It’s a historical romance, published in 2010, set in the Dutch trading post at Nagasaki in 1799/1800, when Japan was closed to all foreigners except the permitted few. It’s extremely well researched and very entertaining - Mitchell is the master of putting dry one-liners into the mouths of his characters that the characters did not intend to be funny. And it’s moving, with an honorable and decent hero who resists considerable temptation to be dishonorable, and gripping, as the plot slowly emerges and comes to a resolution. Until then you can just sit back and enjoy the writing.
One secondary character in particular stands out. He is very much a Renaissance man, a skilled and cultured individual, who plays an indispensable background role.

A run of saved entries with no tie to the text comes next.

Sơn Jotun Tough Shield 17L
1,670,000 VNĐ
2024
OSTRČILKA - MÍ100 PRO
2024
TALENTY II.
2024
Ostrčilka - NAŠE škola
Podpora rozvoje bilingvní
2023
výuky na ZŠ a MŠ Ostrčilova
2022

But because I’d already read David Mitchell’s later novel The Bone Clocks, I knew a bit more about this chap than ever becomes apparent in the novel. I knew he’s one of a race of immortal spirit beings locked in an eternal struggle with psychic non-corporeal vampires. Stop laughing, it’s another very good book with real sacrifice and tragedy.
You can read The Thousand Autumns ... without needing to know any of this. There is nothing overtly supernatural about it. There is a reference to this man being an ‘old soul’, and there is a bad guy who claims in a throwaway line to be 600 years old - though he is a deranged madman anyway, so maybe not to be taken seriously. But that’s all. But if you have read The Bone Clocks then you become aware that The Thousand Autumns ... describes a skirmish in the later novel’s battle, told from the points of view of bystanders who have no idea what is really going on and are applying their own understanding to - well, everything. It’s a glimpse of a much bigger picture inside Mitchell’s head that he reveals to his readers little by little.

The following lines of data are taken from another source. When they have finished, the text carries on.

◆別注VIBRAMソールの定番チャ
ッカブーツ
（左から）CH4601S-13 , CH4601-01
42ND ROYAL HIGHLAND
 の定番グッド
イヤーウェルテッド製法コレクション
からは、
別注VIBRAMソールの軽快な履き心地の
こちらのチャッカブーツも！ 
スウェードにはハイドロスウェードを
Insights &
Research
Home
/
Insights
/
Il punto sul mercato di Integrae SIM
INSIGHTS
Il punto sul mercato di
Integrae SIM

Apparently Mitchell does this frequently - use and reuse characters in different books so that you can either read them as is, or be informed by a much deeper contextual understanding. I look forward to reading more of his stuff.
In fact, his style reminds me of … the Bible. Every book of the Bible must have been written to meet a specific need apparent to its author(s), but I wonder how many authors knew that their book would one day be bound together with 60+ other books, and would be read in the context of those other books? And in whose context their own book would be read? When Malachi wrote “Then suddenly the Lord you are seeking will come to his temple” did he know that one day the Lord Himself would do exactly that - appear in his temple, to the non-recognition of everyone?
And I love to think that our own lives have a context, even if we don’t see it. The books of our lives can be seen in the context of the books of lives older than our own and not yet written, and one day we may have the privilege of seeing the biggest picture of all.